The incidence of stroke increases with age, but up to 80% of strokes are preventable! While about one-third of stroke victims recover completely, the rest may have to deal with some long-term disability. There is no cure for stroke, but there are steps you can take to help prevent having one, or at least minimize the damage.

A stroke occurs when there is a blockage in or a rupture of a blood vessel that cuts off blood flow to the brain. Stroke can happen to anyone, at any age, and at any time. What happens after a stroke depends on how much of the brain was damaged and where in the brain the stroke occurred.

Strokes can be treated with clot-busting drugs and medical devices, but seconds count! The faster the treatment, the more likely one is to recover without permanent damage. Learn the signs of stroke to help you act FAST. The signs are Face drooping, Arm weakness, & Speech difficulty. If these signs are present, it’s Time to call 911!
While some risk factors for stroke are beyond your control (age, race & heredity), there are things you can do to reduce your risk. At the top of the list are maintaining a healthy weight, keeping alcohol use moderate and not smoking.

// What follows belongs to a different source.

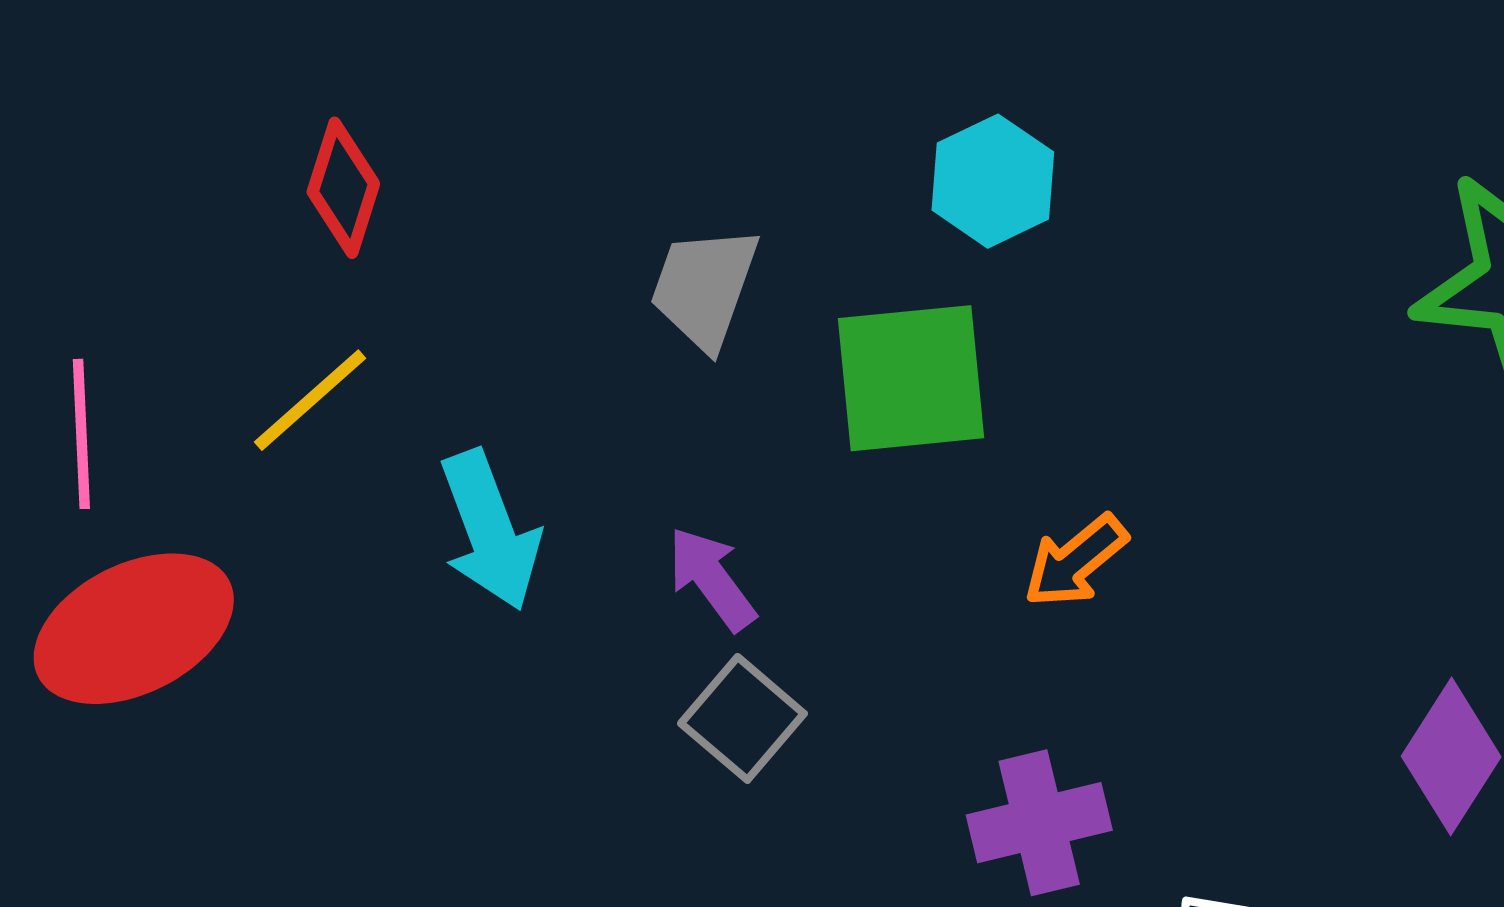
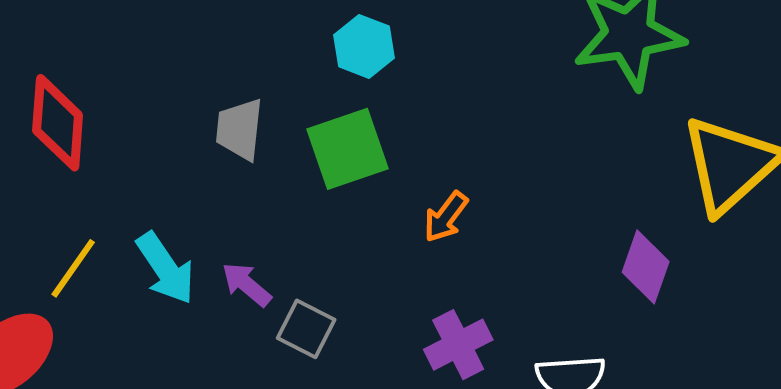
red diamond: (343, 188) -> (58, 123), size x1.5
yellow line: (310, 400) -> (73, 268), moved
purple arrow: (712, 579) -> (247, 284), moved

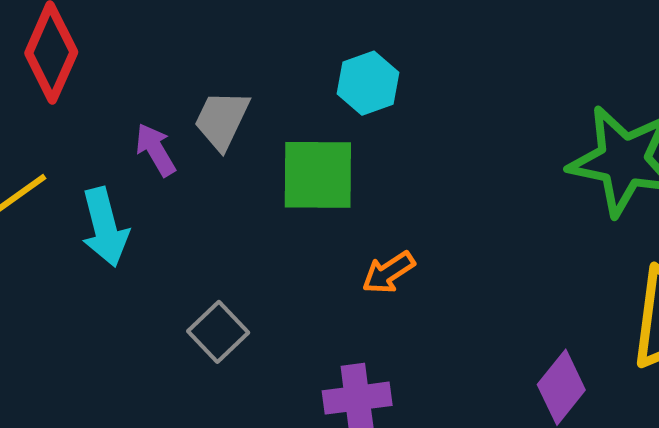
purple arrow: (247, 284) -> (156, 150), moved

Being overweight can cause high blood pressure and increase the risk of diabetes. Both high blood pressure and diabetes are risk factors for stroke.

If you enjoy having a drink in the evening, consider drinking red wine. The resveratrol in red wine has been shown to help protect both the brain and heart. But all things in moderation. One drink a day is all you need to gain some health benefits.

Smoking is a major risk factor for stroke. In fact, a smoker has double the chance of having a stroke as compared to a non-smoker. Smoking can lead to plaque build-up in your arteries and cause clot formation.

The lifestyle changes suggested above will not only help to prevent stroke, they provide other health benefits as well. Doing things that are good for your body will be good for your brain!